The 2025 Fall Trouble Begins Lecture Series presented by the Center for Mark Twain Studies (CMTS) concludes at 7:00 p.m., Wednesday, October 29 in the Quarry Farm Performance Barn, Located at 131 Crane Road, Elmira, the lectures are free and open to the public and recordings of the lectures will be posted to the CMTS website.
The Trouble Begins and The Park Church Summer Lecture Series are made possible by the support of the Mark Twain Foundation and generous gifts from individual donors.
The final lecture, “‘I Have Always Preached’: Mark Twain and Liberal Religion,” will be presented by Dwayne Eutsey, independent scholar.
“The reports of Mark Twain’s atheism have been greatly exaggerated.” So begins “There is No Humor in Heaven”: Mark Twain and Religious Liberalism, Dwayne Eutsey’s intriguing new book that significantly challenges prevailing assumptions about Twain’s hostility toward religion. Eutsey will present an overview of the book, focusing on religious liberalism’s lifelong influence on Mark Twain’s life and writing. Published by the University of Missouri Press, Eutsey’s book traces the influences of various liberal religious movements of Twain’s era on his writing and religious beliefs, ranging from Freemasonry, Universalism, and Unitarianism to the more genteel liberal Christianity of Elmira and Hartford, and ultimately Free Religion and aspects of esoteric Hinduism.
As a frustrated Gospel preacher himself, Twain’s many friendships with several liberal clergy throughout his life were instrumental in bringing these influences into his life and writing: the “radical evangelical” Franklin Rising in Nevada; Thomas Starr King and other prominent Unitarian ministers in California; Horace Bushnell, Thomas K. Beecher, and Joe Twichell in Elmira and Hartford; and the radical Emerson protege Moncure Conway, whose interest in Hinduism may have influenced Twain’s controversial final novella, No. 44, The Mysterious Stranger.

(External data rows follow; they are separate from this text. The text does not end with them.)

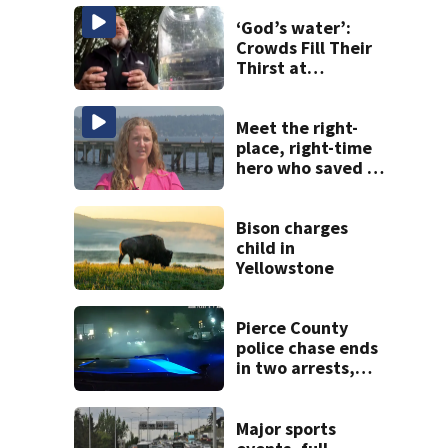
‘God’s water’:
Crowds Fill Their
Thirst at
Lynnwood’s
Artesian Well
Meet the right-
place, right-time
hero who saved 3
young girls from
drowning at
Seafair
Bison charges
child in
Yellowstone
Pierce County
police chase ends
in two arrests,
gun found in car
Major sports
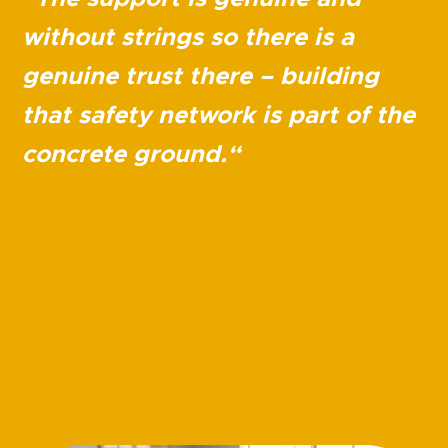
without strings so there is a
genuine trust there – building
that safety network is part of the
concrete ground.
“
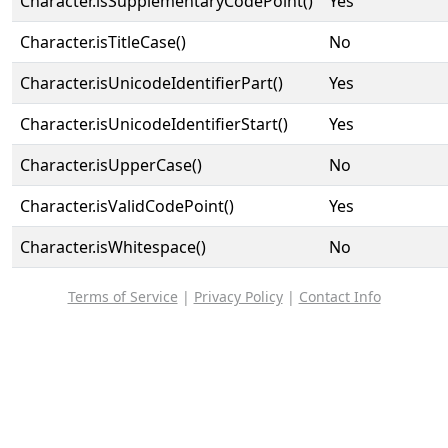
Character.isSupplementaryCodePoint()
Yes
Character.isTitleCase()
No
Character.isUnicodeIdentifierPart()
Yes
Character.isUnicodeIdentifierStart()
Yes
Character.isUpperCase()
No
Character.isValidCodePoint()
Yes
Character.isWhitespace()
No
Terms of Service
|
Privacy Policy
|
Contact Info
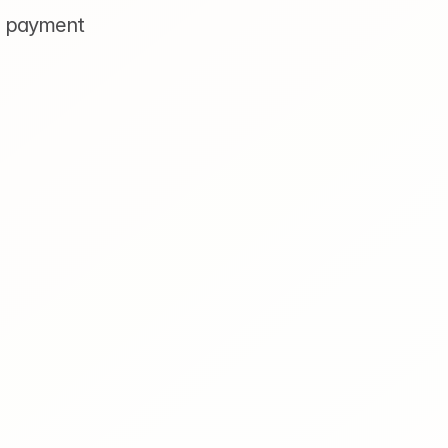
y payment 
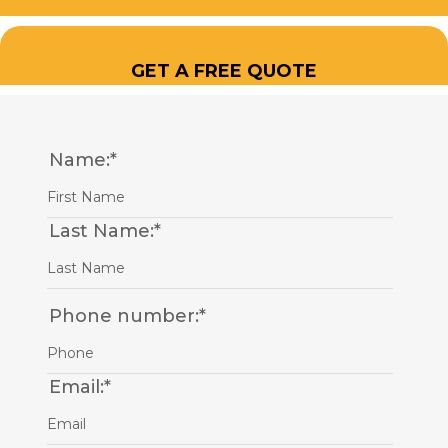
GET A FREE QUOTE
Name:
*
Last Name:
*
Phone number:
*
Email:
*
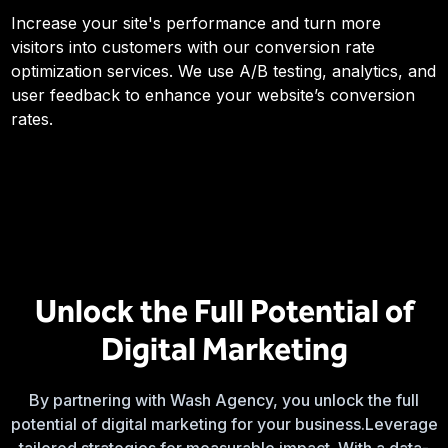
Increase your site's performance and turn more
visitors into customers with our conversion rate
optimization services. We use A/B testing, analytics, and
user feedback to enhance your website’s conversion
rates.
Unlock the Full Potential of
Digital Marketing
By partnering with Wash Agency, you unlock the full
potential of digital marketing for your business.Leverage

After earning a B.A. in English from the University of Maryland and a certificate in Theological Studies from Georgetown University, Dwayne Eutsey completed his master’s thesis on Mark Twain’s unconventional religious views at Georgetown University. He has since established himself as an independent scholar in Mark Twain Studies. The author of several scholarly articles on Twain and numerous freelance pieces on humor, religion, politics, and popular culture, Eutsey also is the co-author of The Abide Guide: Living Like Lebowski.